La trade non è ancora conclusa ufficialmente, quindi Minnesota Timberwolves e New York Knicks non hanno potuto parlare apertamente del passaggio di Karl-Anthony Towns a NY. I giocatori dei Twolves hanno però potuto raccontare impressioni e emozioni nel sapere che il loro compagno di squadra e star, sarebbe diventato presto un avversario.
Towns è stato ceduto ai Knicks in cambio di Donte DiVincenzo e Julius Randle, in una trade a tre team che comprende anche gli Charlotte Hornets e che le tre squadre stanno ancora chiudendo. Per cui, bocche cucite su tattica, previsioni e giudizi tecnici fino all’ufficialità.

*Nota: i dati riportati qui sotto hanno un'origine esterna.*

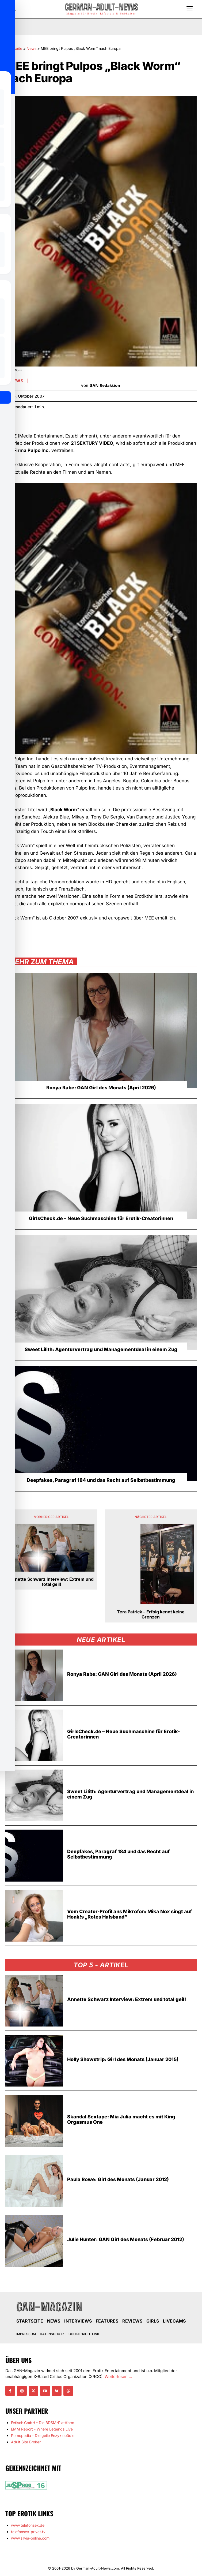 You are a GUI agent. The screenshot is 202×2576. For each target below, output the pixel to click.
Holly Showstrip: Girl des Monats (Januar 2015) (122, 2059)
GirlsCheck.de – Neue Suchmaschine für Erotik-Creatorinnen (101, 1218)
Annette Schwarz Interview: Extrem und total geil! (51, 1582)
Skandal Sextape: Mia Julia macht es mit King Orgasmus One (121, 2119)
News (31, 48)
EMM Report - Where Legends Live (42, 2429)
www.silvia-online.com (30, 2538)
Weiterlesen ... (118, 2376)
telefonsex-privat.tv (28, 2531)
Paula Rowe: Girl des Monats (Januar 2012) (118, 2179)
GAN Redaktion (105, 385)
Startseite (13, 48)
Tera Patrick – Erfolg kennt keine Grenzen (151, 1614)
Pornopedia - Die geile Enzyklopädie (42, 2435)
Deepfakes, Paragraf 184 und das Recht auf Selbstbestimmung (101, 1480)
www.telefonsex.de (27, 2525)
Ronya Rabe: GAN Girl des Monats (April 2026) (101, 1087)
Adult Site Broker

Le emozioni però sono esentate. “Tutti sapete qui che KAT è un fratello per me” ha detto Anthony Edwards al media day dei Twolves “Per cui fa male. Sappiamo come funziona però, per cui dobbiamo solo andare avanti. Parlarne ora è abbastanza strano perché è appena successa, la trade. Qui eravamo tutti e due dei numeri uno, non c’erano primi e secondi tra noi e abbiamo sempre giocato assieme“.
Per Rudy Gobert, la trade “è stata una grande sorpresa, nessuno se lo aspettava a due giorni dal training camp. Io voglio bene a KAT e lo rispetto, abbiamo giocato due anni assieme e ho apprezzato il tempo passato assieme, mi ha accolto e io ho fatto tutto il possibile per essere la miglior versione di me in campo e fuori“.
Della trade, sempre in termini generici, ha parlato il presidente della squadra Tim Connelly: “Le nuove regole salariali portano a delle conseguenze non volute, sinceramente. Io non so se fosse voluta questa cosa, di rendere così complicate le trade per le squadre che sono sopra a certe soglie (come Twolves e Knicks, ndr). Ci vogliono abilità e fortuna nell’indovinare certe scelte, e da lì saper costruire squadre che possano stare assieme a lungo. Quello che accadrà saranno tante rotazioni di giocatori perché finanziariamente diventerà importante per diverse squadre“.
E poi, c’era un Anthony Edwards in ascesa a cui consegnare del tutto le chiavi della squadra. “E noi continueremo a sfidarlo a diventare cioò che può essere, uno dei migliori giocatori della NBA. Non è una cosa che si dice alla leggera, comporta grandi responsabilità“, ancora Connelly.
Sfida raccolta, consapevolmente: “Penso che (Connelly, ndr) abbia ragione. E che l’unico modo per arrivarci sia lavorare. Lavorare e crederci perché a parole sono bravi tutti ma in pochi ci credono davvero, e chi ci crede poi non lavora abbastanza. Io invece ci credo, e lavoro e solo così potrà accadere. Io voglio essere il giocatore di cui la mia squadra ha bisogno. Che sia segnare, passare, difendere e andare a rimbalzo e dimostrare che voglio essere allenato. Essere un leader dando l’esempio“.